Your deployment target can reach out and pull updates. It has enough bandwidth to do this efficiently. When something fails, you can just retry. If the retry fails, you can roll back by deploying something else. The network is reliable enough that these operations complete in reasonable time.
These aren't features of "deployment." These are features of deploying to infrastructure you control.
I started mapping our current pipeline to see what would need to change for distributed device deployment. Standard setup:
- Git push triggers CI
- Run tests, security scans, build artifacts
- Push to artifact registry
- Orchestrator pulls and distributes
This is elegant. It works beautifully. And it will likely fall apart when your deployment target is 10,000 clients that:
- Might be offline when you push the update
- Might stay offline for days
- Might have 5 Mbps connections shared with a family streaming Netflix
- Might fail the update halfway through and just... stay that way
- Might be running old firmware you didn't even know existed
The scary part isn't that the pipeline doesn't work. The scary part is how long it took us to realize it wouldn't work. We've gotten so good at cloud deployments that we've forgotten these are solved problems for a very specific environment.
What Breaks First: The Optimistic Network Assumptions
Cloud deployments assume the network is basically a non-issue. Sure, you might have a timeout here or there, but fundamentally you trust that HTTP requests complete and your orchestrator can talk to your services.
This assumption dies immediately with distributed devices.
Picture this: You push an update at 2 AM (because that's when traffic is lowest). Of your 10,000 clients, maybe 7,000 are online. They start pulling the artifact. Except it's 50MB, and some of these devices are on rural connections, and now you're essentially DDoS'ing your own artifact registry.

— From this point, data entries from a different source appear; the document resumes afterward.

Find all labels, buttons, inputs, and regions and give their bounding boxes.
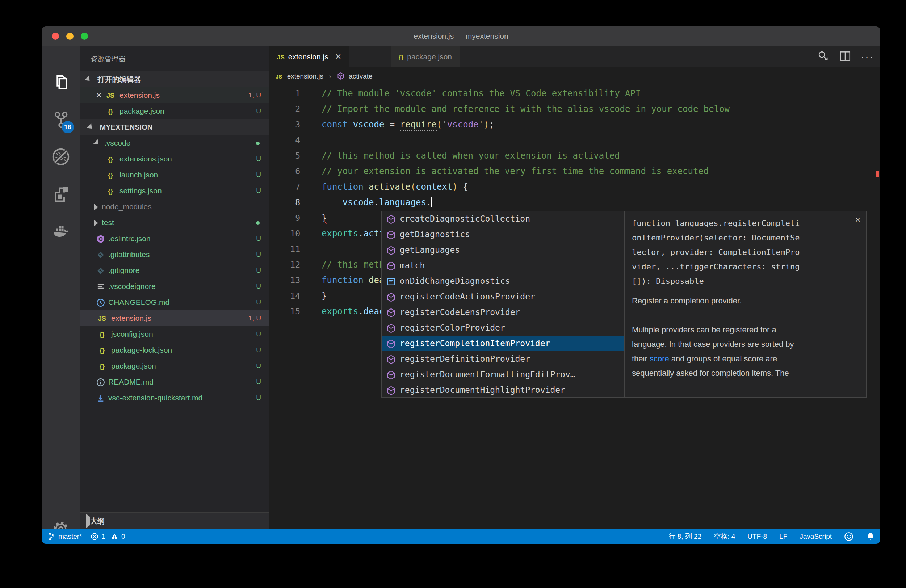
suggest-item-registercodeactionsprovider[interactable]: registerCodeActionsProvider (382, 289, 624, 304)
chevron-right-icon[interactable] (94, 204, 98, 210)
js-file-icon: JS (276, 73, 282, 80)
git-status-badge: U (256, 103, 261, 119)
json-file-icon: {} (104, 151, 116, 167)
git-decoration-dot (256, 221, 260, 225)
suggest-list[interactable]: createDiagnosticCollectiongetDiagnostics… (382, 211, 624, 397)
tab-package-json[interactable]: {}package.json (391, 46, 460, 67)
git-status-badge: U (256, 390, 261, 406)
chevron-down-icon (85, 76, 92, 83)
tree-item-jsconfig-json[interactable]: {}jsconfig.jsonU (80, 326, 269, 342)
json-file-icon: {} (104, 167, 116, 183)
open-changes-icon[interactable] (817, 50, 829, 64)
suggest-item-registerdocumentformattingeditprov-[interactable]: registerDocumentFormattingEditProv… (382, 367, 624, 382)
breadcrumb[interactable]: JS extension.js › activate (269, 67, 880, 85)
suggest-item-registercodelensprovider[interactable]: registerCodeLensProvider (382, 304, 624, 320)
tree-item--eslintrc-json[interactable]: .eslintrc.jsonU (80, 231, 269, 247)
tree-item--gitattributes[interactable]: .gitattributesU (80, 247, 269, 263)
tab-bar: JSextension.js✕ {}package.json ··· (269, 46, 880, 67)
tree-item-extension-js[interactable]: JSextension.js1, U (80, 310, 269, 326)
symbol-method-icon (386, 386, 396, 396)
tree-item-test[interactable]: test (80, 215, 269, 231)
suggest-item-getdiagnostics[interactable]: getDiagnostics (382, 227, 624, 242)
chevron-right-icon[interactable] (94, 220, 98, 226)
tree-item--vscodeignore[interactable]: .vscodeignoreU (80, 279, 269, 294)
symbol-method-icon (386, 292, 396, 302)
cursor-position-status[interactable]: 行 8, 列 22 (668, 532, 702, 541)
tree-item-vsc-extension-quickstart-md[interactable]: vsc-extension-quickstart.mdU (80, 390, 269, 406)
git-file-icon (96, 266, 105, 276)
tree-item--gitignore[interactable]: .gitignoreU (80, 263, 269, 279)
close-tab-icon[interactable]: ✕ (335, 52, 341, 61)
chevron-right-icon: › (329, 72, 331, 80)
tree-item-node-modules[interactable]: node_modules (80, 199, 269, 215)
js-file-icon: JS (277, 47, 285, 68)
tree-item--vscode[interactable]: .vscode (80, 135, 269, 151)
suggest-docs-body: Register a completion provider. Multiple… (625, 292, 866, 383)
suggest-item-registerdefinitionprovider[interactable]: registerDefinitionProvider (382, 351, 624, 367)
symbol-method-icon (386, 230, 396, 240)
eslint-icon (96, 234, 105, 244)
suggest-item-registercolorprovider[interactable]: registerColorProvider (382, 320, 624, 336)
tree-item-settings-json[interactable]: {}settings.jsonU (80, 183, 269, 199)
explorer-icon[interactable] (41, 68, 80, 97)
file-tree[interactable]: 打开的编辑器 ✕JSextension.js1, U{}package.json… (80, 71, 269, 529)
suggest-item-ondidchangediagnostics[interactable]: onDidChangeDiagnostics (382, 273, 624, 289)
tree-item-extensions-json[interactable]: {}extensions.jsonU (80, 151, 269, 167)
symbol-event-icon (386, 277, 396, 287)
readme-info-icon (96, 378, 105, 387)
notifications-bell-icon[interactable] (866, 532, 875, 541)
suggest-item-creatediagnosticcollection[interactable]: createDiagnosticCollection (382, 211, 624, 227)
close-icon[interactable]: ✕ (93, 87, 104, 103)
chevron-down-icon[interactable] (93, 139, 100, 147)
close-icon[interactable]: × (855, 215, 860, 225)
git-status-badge: U (256, 358, 261, 374)
suggest-item-match[interactable]: match (382, 258, 624, 273)
eol-status[interactable]: LF (779, 532, 787, 540)
encoding-status[interactable]: UTF-8 (747, 532, 767, 540)
split-editor-icon[interactable] (839, 50, 851, 64)
git-status-badge: U (256, 279, 261, 294)
git-branch-icon (48, 532, 56, 540)
suggest-docs-signature: function languages.registerCompleti onIt… (625, 211, 866, 292)
title-bar[interactable]: extension.js — myextension (41, 26, 880, 46)
docs-link[interactable]: score (650, 354, 669, 363)
git-status-badge: U (256, 294, 261, 310)
source-control-icon[interactable]: 16 (41, 105, 80, 134)
git-status-badge: 1, U (249, 310, 261, 326)
bug-slash-icon[interactable] (41, 142, 80, 171)
tree-item-readme-md[interactable]: README.mdU (80, 374, 269, 390)
breadcrumb-file[interactable]: extension.js (287, 72, 323, 80)
open-editor-item[interactable]: {}package.jsonU (80, 103, 269, 119)
indentation-status[interactable]: 空格: 4 (714, 532, 735, 541)
tree-item-package-json[interactable]: {}package.jsonU (80, 358, 269, 374)
problems-status[interactable]: 1 0 (91, 532, 125, 540)
suggest-item-getlanguages[interactable]: getLanguages (382, 242, 624, 258)
symbol-method-icon (386, 308, 396, 318)
suggest-widget: createDiagnosticCollectiongetDiagnostics… (381, 211, 866, 398)
git-status-badge: 1, U (249, 87, 261, 103)
project-root-header[interactable]: MYEXTENSION (80, 119, 269, 135)
status-bar: master* 1 0 行 8, 列 22 空格: 4 UTF-8 LF Jav… (41, 529, 880, 544)
docker-icon[interactable] (41, 217, 80, 246)
language-mode-status[interactable]: JavaScript (799, 532, 832, 540)
symbol-method-icon (386, 354, 396, 365)
tree-item-changelog-md[interactable]: CHANGELOG.mdU (80, 294, 269, 310)
extensions-icon[interactable] (41, 180, 80, 209)
breadcrumb-symbol[interactable]: activate (349, 72, 372, 80)
overview-ruler-error-mark (876, 171, 879, 177)
chevron-down-icon (86, 123, 94, 131)
tree-item-launch-json[interactable]: {}launch.jsonU (80, 167, 269, 183)
more-actions-icon[interactable]: ··· (861, 53, 874, 61)
js-file-icon: JS (96, 311, 108, 327)
tree-item-package-lock-json[interactable]: {}package-lock.jsonU (80, 342, 269, 358)
feedback-smiley-icon[interactable] (844, 532, 853, 541)
git-branch-status[interactable]: master* (48, 532, 82, 540)
open-editor-item[interactable]: ✕JSextension.js1, U (80, 87, 269, 103)
changelog-clock-icon (96, 298, 105, 308)
suggest-item-registercompletionitemprovider[interactable]: registerCompletionItemProvider (382, 336, 624, 351)
open-editors-header[interactable]: 打开的编辑器 (80, 71, 269, 87)
suggest-item-registerdocumenthighlightprovider[interactable]: registerDocumentHighlightProvider (382, 382, 624, 397)
outline-section-header[interactable]: 大纲 (80, 512, 269, 529)
tab-extension-js[interactable]: JSextension.js✕ (269, 46, 349, 67)
symbol-method-icon (386, 261, 396, 271)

The ones that do start downloading—what happens when the connection drops halfway through? In Kubernetes, a failed pull just reschedules. The container runtime handles it. With a router? You might have a partially written filesystem and a device that won't boot on the next power cycle.
"Just use resumable downloads," someone will say. Sure. But now you need:
- Devices to track download state locally
- Verification that partial downloads aren't corrupted
- A way to clean up failed attempts that don't complete
- Some kind of backoff so 3,000 devices don't hammer your CDN simultaneously when they retry
You're rebuilding a download manager. For every device type. Because you can't just docker pull anymore.
The deeper issue is that cloud infrastructure trained us to ignore these problems. When was the last time you thought about how kubectl apply actually gets your deployment to the nodes? You don't, because Kubernetes handles it. That's the abstraction working.
But abstractions leak, and when they leak at the edge, you're left rebuilding things you thought were solved problems.
The Prototype: Reinventing What We Thought Was Solved
I built a prototype because I wanted to understand what we're actually trading when we move from cloud to edge.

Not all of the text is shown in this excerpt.